> **EXERCISE REQUIREMENTS**
Filter the listing below, keeping only the lines with the word "leur".
━━━ RECORDS FOR THE TASK
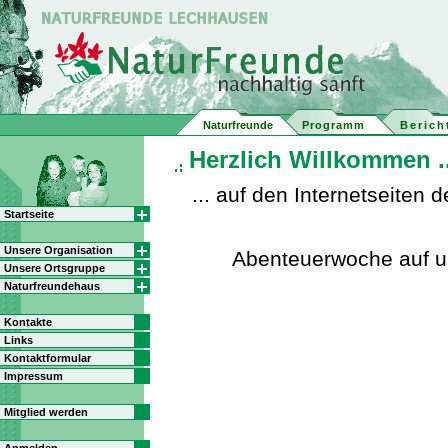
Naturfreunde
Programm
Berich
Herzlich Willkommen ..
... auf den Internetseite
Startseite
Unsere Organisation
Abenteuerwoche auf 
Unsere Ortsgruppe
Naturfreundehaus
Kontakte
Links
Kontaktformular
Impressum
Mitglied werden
━━━━━━
━━━ RECORDS FOR THE TASK
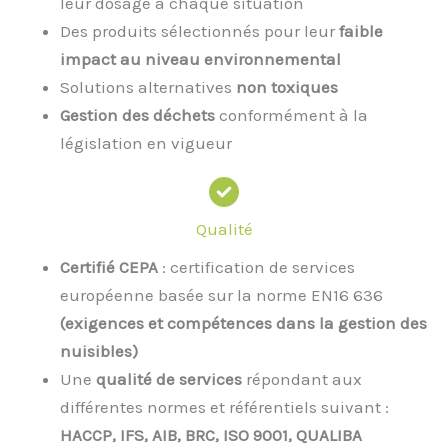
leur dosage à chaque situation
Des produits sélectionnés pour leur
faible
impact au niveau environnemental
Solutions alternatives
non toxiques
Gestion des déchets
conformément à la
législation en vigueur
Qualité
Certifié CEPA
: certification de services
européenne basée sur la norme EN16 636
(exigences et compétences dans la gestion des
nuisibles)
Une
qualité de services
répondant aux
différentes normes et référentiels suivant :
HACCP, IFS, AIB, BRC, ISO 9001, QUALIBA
━━━━━━
> **RESULT**
leur dosage à chaque situation
Des produits sélectionnés pour leur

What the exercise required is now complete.